Staff felt supported by their peers but staff meetings (and resident/relative meetings) had not happened for some time. There was insufficient staffing in place at the time of inspection to effectively meet people’s needs and ensure compliance with the regulations. A dependency tool had not identified the need for increased staffing despite people's needs becoming more complex.
There were sufficient cleaning staff on duty but their hours of work needed reviewing as care staff were responsible for maintain cleanliness of the premises from 2pm onwards, which had a further impact on their ability to meet people’s needs.
The service did not have an effective training matrix in place and training records demonstrated a lack of Mental Capacity Act/DoLs training. Likewise, ancillary staff such as cleaners and laundry staff would benefit from dementia awareness training. We have made a recommendation about this.
We could not be assured that people were always supported to have maximum choice and control of their lives in the least restrictive way possible because the relevant documentation was either not available or out of date.
There were adequate bathing and toileting facilities in place. Other areas of the building required improvement or were not properly utilised, such as a large lounge, the manager’s office, and the outdoor space. Some equipment, such as the hoist and the sling, needed updating.
Care plans were sometimes brief although most we reviewed contained sufficient evidence for staff to know people’s basic needs. Staff knowledge of people’s needs was good and there were well documented interactions with external healthcare professionals.
Staff supervisions and appraisals had previously taken place but these had fallen away in 2018.
People had a choice of meals and gave positive feedback about levels of choice and range of food. Mealtimes we somewhat task focussed due to the pressures on kitchen staff but people did enjoy the meals.

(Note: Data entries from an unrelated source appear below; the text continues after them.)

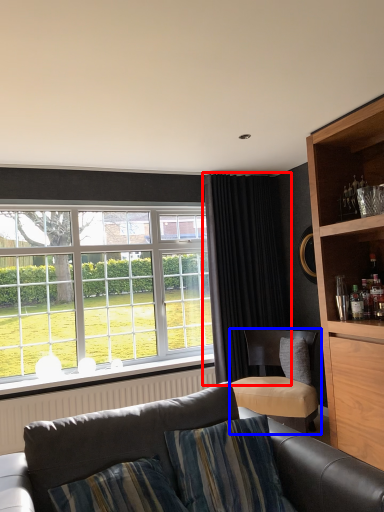 Question: Which point is closer to the camera, curtain (highlighted by a red box) or chair (highlighted by a blue box)?

Choices:
 (A) curtain
 (B) chair

Answer: (B) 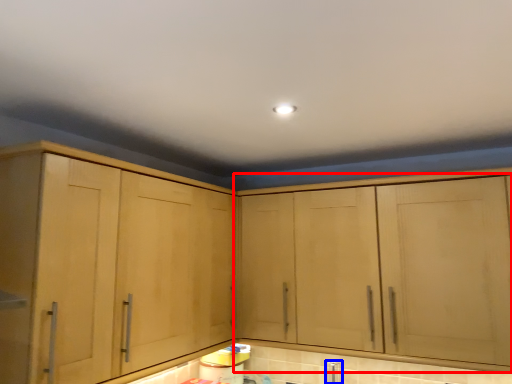 Question: Which object appears farthest to the camera in this image, cabinetry (highlighted by a red box) or faucet (highlighted by a blue box)?

Choices:
 (A) cabinetry
 (B) faucet

Answer: (B) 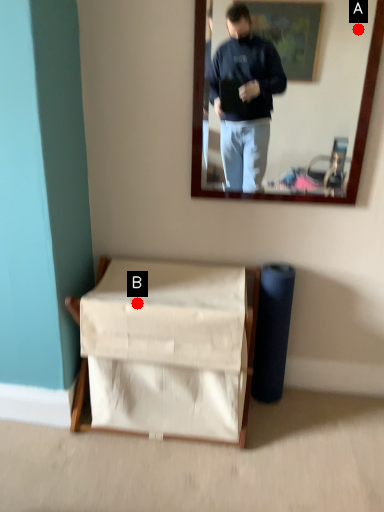 Question: Two points are circled on the image, labeled by A and B beside each circle. Among these points, which one is farthest from the camera?

Choices:
 (A) A is further
 (B) B is further

Answer: (A) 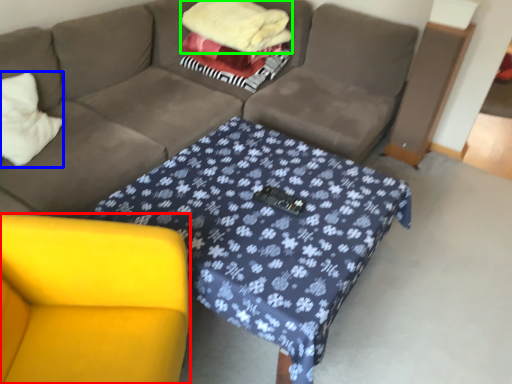 Question: Estimate the real-world distances between objects in this image. Which object is closer to armchair (highlighted by a red box), throw pillow (highlighted by a blue box) or blanket (highlighted by a green box)?

Choices:
 (A) throw pillow
 (B) blanket

Answer: (A) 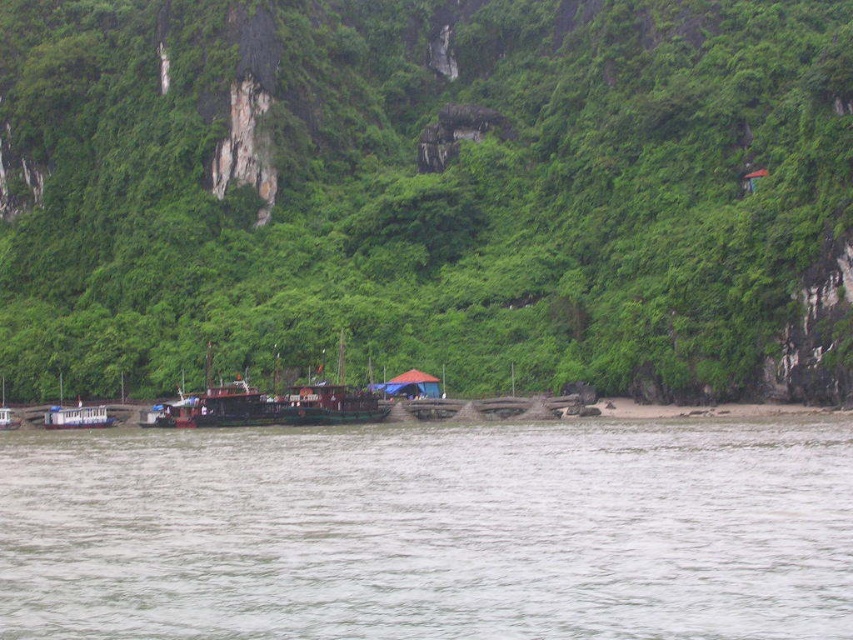 You are standing on the beach and want to take a photo of the green leafy vegetation at center. If your camera can focus on objects up to 100 meters away, will you need to move closer to get a clear shot?

The green leafy vegetation at center is 107.81 meters away, which is beyond the camera focus range of 100 meters. Move closer to ensure clear focus.

You are standing at the edge of the cliff overlooking the coastal scene. You notice two points marked in the image. The first point is at coordinate point (x=676, y=291) and the second is at coordinate point (x=113, y=420). Which point is closer to your current position?

Point (x=676, y=291) is in front of point (x=113, y=420), so it is closer to your current position at the cliff edge.

You are standing on the beach at the bottom right corner of the image. You see the gray matte water at lower center and the wooden boat at lower left. Which object is closer to you?

The gray matte water at lower center is closer to you because it is in front of the wooden boat at lower left. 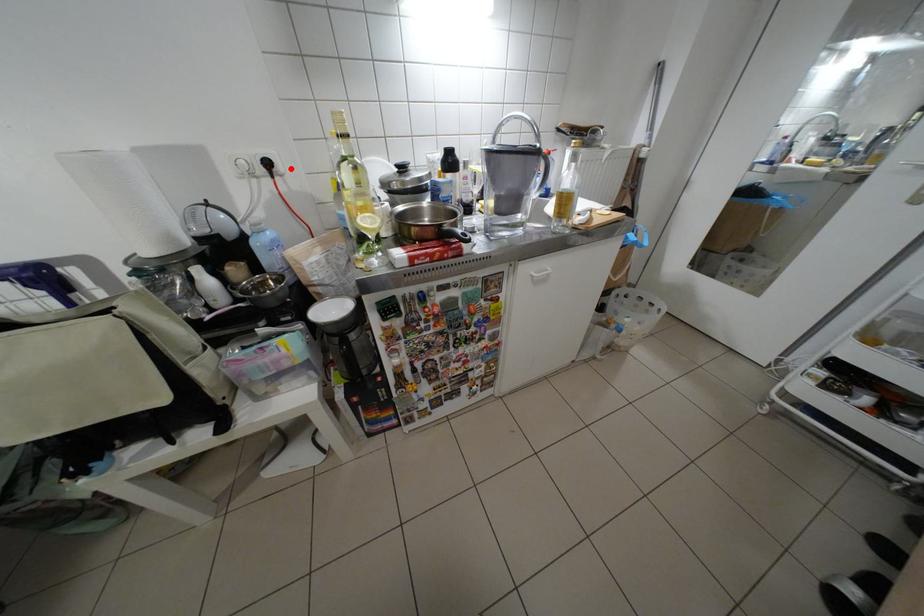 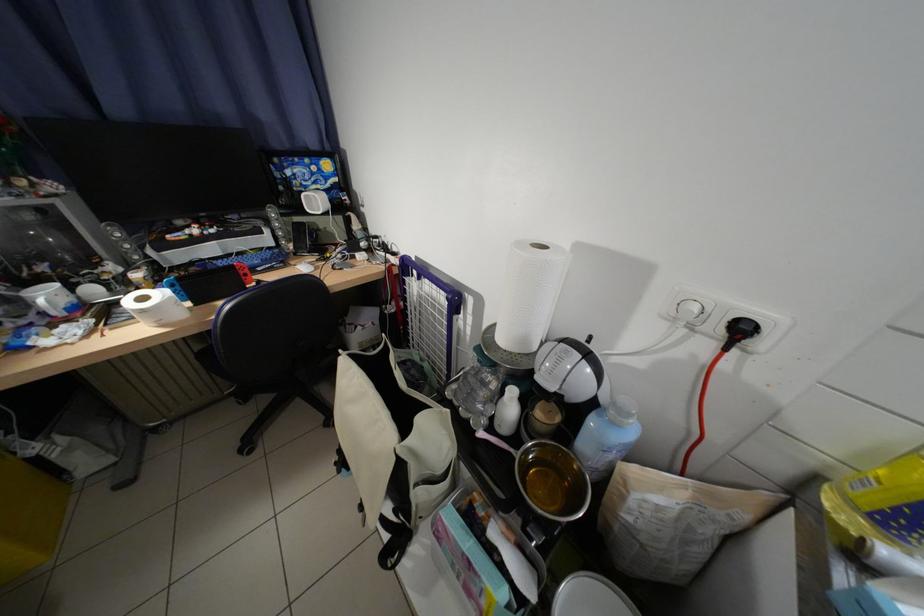 Locate, in the second image, the point that corresponds to the highlighted location in the first image.

(772, 345)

People who used the service, their relatives and external professionals gave consistently excellent feedback about staff attitudes, patience, and commitment towards all people who used the service. The provider however had not given staff adequate time or support to provide care in a sufficiently patient and personalised way.
There was a strong consensus of opinion that the efforts, knowledge and passion of staff were the single biggest reason relatives and professionals would recommend the service. At the time of inspection, this passion and effort was not being adequately supported by the systems, process and upkeep of the premises and equipment by the provider.

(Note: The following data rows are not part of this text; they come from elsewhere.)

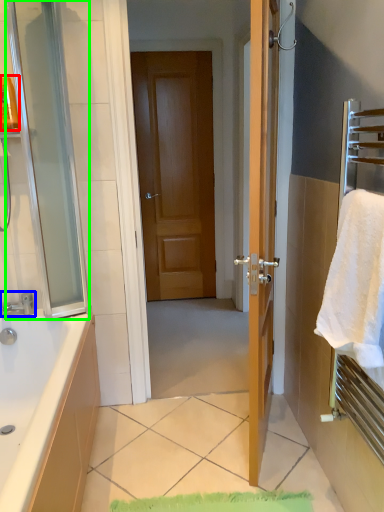 Question: Which is nearer to the toiletry (highlighted by a red box)? tap (highlighted by a blue box) or screen door (highlighted by a green box).

Choices:
 (A) tap
 (B) screen door

Answer: (B) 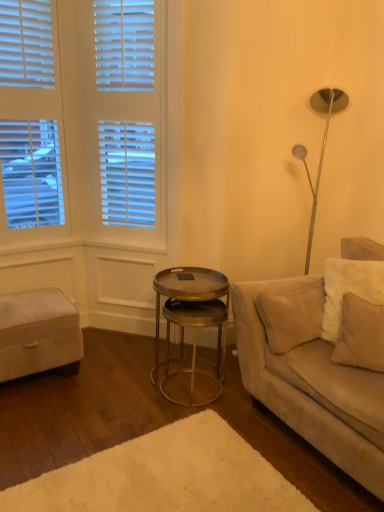 I want to click on white fabric ottoman at lower left, so click(x=38, y=333).

At what (x,y) coordinates should I click in order to perform the action: click on beige fabric pillow at right. Please return your answer as a coordinate pair (x, y). Looking at the image, I should click on (361, 335).

This screenshot has height=512, width=384. What do you see at coordinates (316, 370) in the screenshot?
I see `suede beige couch at right` at bounding box center [316, 370].

Find the location of `white fabric ottoman at lower left`. white fabric ottoman at lower left is located at coordinates (38, 333).

Consider the image. Which point is more forward, (376, 346) or (35, 347)?

The point (376, 346) is in front.

Where is `pillow that appears in front of the white fabric ottoman at lower left`? pillow that appears in front of the white fabric ottoman at lower left is located at coordinates (361, 335).

Is beige fabric pillow at right at the left side of white fabric ottoman at lower left?

No.

Considering the positions of objects beige fabric pillow at right and white fabric ottoman at lower left in the image provided, who is in front, beige fabric pillow at right or white fabric ottoman at lower left?

beige fabric pillow at right is more forward.

Considering the positions of points (372, 319) and (371, 312), is point (372, 319) farther from camera compared to point (371, 312)?

No, it is not.

Where is `studio couch lying on the right of beige fabric pillow at right`? This screenshot has width=384, height=512. studio couch lying on the right of beige fabric pillow at right is located at coordinates (316, 370).

Is beige fabric pillow at right at the back of suede beige couch at right?

Correct, suede beige couch at right is looking away from beige fabric pillow at right.

From the picture: Measure the distance from suede beige couch at right to beige fabric pillow at right.

suede beige couch at right is 8.16 inches away from beige fabric pillow at right.

Is white plush rug at lower center turned away from metallic gold side table at center?

No, white plush rug at lower center is not facing away from metallic gold side table at center.

Does point (106, 466) appear closer or farther from the camera than point (156, 331)?

Point (106, 466) is closer to the camera than point (156, 331).

Looking at this image, from a real-world perspective, is white plush rug at lower center physically above metallic gold side table at center?

No, from a real-world perspective, white plush rug at lower center is not on top of metallic gold side table at center.

Can you confirm if white plush rug at lower center is taller than metallic gold side table at center?

No, white plush rug at lower center is not taller than metallic gold side table at center.

Is white plush rug at lower center oriented away from suede beige couch at right?

No, suede beige couch at right is not at the back of white plush rug at lower center.

Where is `plain below the suede beige couch at right (from a real-world perspective)`? The image size is (384, 512). plain below the suede beige couch at right (from a real-world perspective) is located at coordinates coord(165,476).

Is white plush rug at lower center directly adjacent to suede beige couch at right?

white plush rug at lower center and suede beige couch at right are clearly separated.

Which object is positioned more to the right, white plush rug at lower center or suede beige couch at right?

suede beige couch at right.

Is metallic gold side table at center not inside white fabric ottoman at lower left?

Absolutely, metallic gold side table at center is external to white fabric ottoman at lower left.

Is metallic gold side table at center to the right of white fabric ottoman at lower left from the viewer's perspective?

Correct, you'll find metallic gold side table at center to the right of white fabric ottoman at lower left.

In the scene shown: Looking at their sizes, would you say metallic gold side table at center is wider or thinner than white fabric ottoman at lower left?

Clearly, metallic gold side table at center has less width compared to white fabric ottoman at lower left.

Is metallic gold side table at center taller than white fabric ottoman at lower left?

Yes.

How many degrees apart are the facing directions of suede beige couch at right and white plush rug at lower center?

suede beige couch at right and white plush rug at lower center are facing 179 degrees away from each other.

Is suede beige couch at right directly adjacent to white plush rug at lower center?

No, suede beige couch at right is not with white plush rug at lower center.

Based on the photo, considering the sizes of suede beige couch at right and white plush rug at lower center in the image, is suede beige couch at right wider or thinner than white plush rug at lower center?

suede beige couch at right is thinner than white plush rug at lower center.

Which of these two, beige fabric pillow at right or suede beige couch at right, is smaller?

With smaller size is beige fabric pillow at right.

From a real-world perspective, which is physically above, beige fabric pillow at right or suede beige couch at right?

beige fabric pillow at right is physically above.

Which of these two, beige fabric pillow at right or suede beige couch at right, stands shorter?

With less height is beige fabric pillow at right.

Is beige fabric pillow at right positioned beyond the bounds of suede beige couch at right?

Actually, beige fabric pillow at right is within suede beige couch at right.

The width and height of the screenshot is (384, 512). In order to click on music stool located below the beige fabric pillow at right (from the image's perspective) in this screenshot , I will do 38,333.

Find the location of a particular element. studio couch that is in front of the beige fabric pillow at right is located at coordinates (316, 370).

When comparing their distances from white fabric ottoman at lower left, does white plush rug at lower center or metallic gold side table at center seem further?

white plush rug at lower center.

Which object lies nearer to the anchor point white fabric ottoman at lower left, metallic gold side table at center or suede beige couch at right?

The object closer to white fabric ottoman at lower left is metallic gold side table at center.

Based on their spatial positions, is white fabric ottoman at lower left or metallic gold side table at center closer to beige fabric pillow at right?

The object closer to beige fabric pillow at right is metallic gold side table at center.

Based on their spatial positions, is beige fabric pillow at right or white plush rug at lower center further from suede beige couch at right?

white plush rug at lower center is positioned further to the anchor suede beige couch at right.

Based on their spatial positions, is white fabric ottoman at lower left or suede beige couch at right closer to metallic gold side table at center?

The object closer to metallic gold side table at center is suede beige couch at right.

Based on their spatial positions, is white plush rug at lower center or beige fabric pillow at right closer to metallic gold side table at center?

beige fabric pillow at right is closer to metallic gold side table at center.

Estimate the real-world distances between objects in this image. Which object is further from white plush rug at lower center, suede beige couch at right or white fabric ottoman at lower left?

white fabric ottoman at lower left lies further to white plush rug at lower center than the other object.

From the picture: From the image, which object appears to be nearer to white fabric ottoman at lower left, suede beige couch at right or white plush rug at lower center?

white plush rug at lower center is positioned closer to the anchor white fabric ottoman at lower left.

Locate an element on the screen. This screenshot has width=384, height=512. desk situated between white fabric ottoman at lower left and suede beige couch at right from left to right is located at coordinates (185, 294).

Locate an element on the screen. The image size is (384, 512). pillow located between white plush rug at lower center and metallic gold side table at center in the depth direction is located at coordinates pyautogui.click(x=361, y=335).

At what (x,y) coordinates should I click in order to perform the action: click on pillow situated between metallic gold side table at center and suede beige couch at right from left to right. Please return your answer as a coordinate pair (x, y). The image size is (384, 512). Looking at the image, I should click on (361, 335).

Identify the location of plain situated between white fabric ottoman at lower left and suede beige couch at right from left to right. (165, 476). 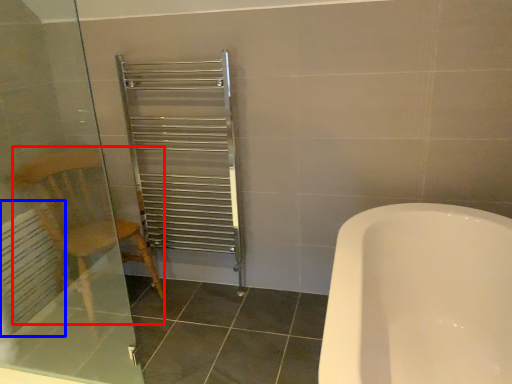 Question: Which of the following is the farthest to the observer, armchair (highlighted by a red box) or radiator (highlighted by a blue box)?

Choices:
 (A) armchair
 (B) radiator

Answer: (B) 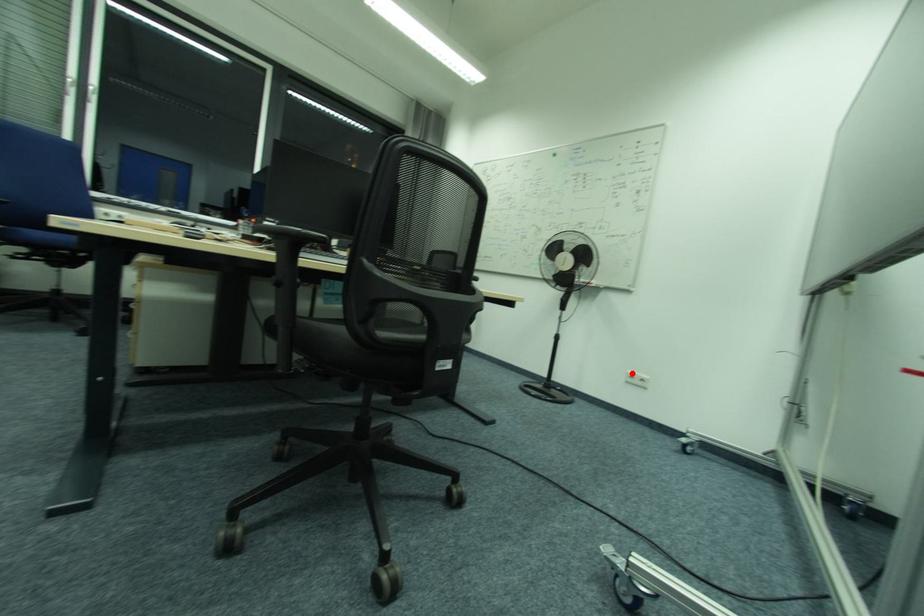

We received exceptional feedback regarding how well staff supported people at the end of their lives, in conjunction with district nurses.
People’s changing needs more generally were not always accurately documented. Monthly reviews of care plans were in place but these appeared limited and had not identified the need to more comprehensively review people’s care needs, for example if someone had been suffering a high number of falls and may need new equipment or a different care plan.
Activities provision was not effective as the activities coordinator was only scheduled to work in that area for 21 hours per week. This was insufficient given people’s needs. Furthermore, the activities coordinator regularly helped with care tasks, detracting from the amount of time they had to plan and deliver activities. Information regarding people's individualities, life histories and preferences were inconsistent and not always accurate. We have made a recommendation about this.
There was no evidence of the provider ensuring staff were aware of recent best practice and links with external agencies to ensure practice improvement was limited.
The culture remained one focussed on caring for people in a dignified, personalised way, but this was largely down to the passion of the care team and not the provider, who needed to make a range of improvements to service provision.
We have identified six breaches of the Health and Social Care Act 2008 (Regulated Activities) Regulations 2014. You can see what action we told the provider to take at the back of the full version of the report.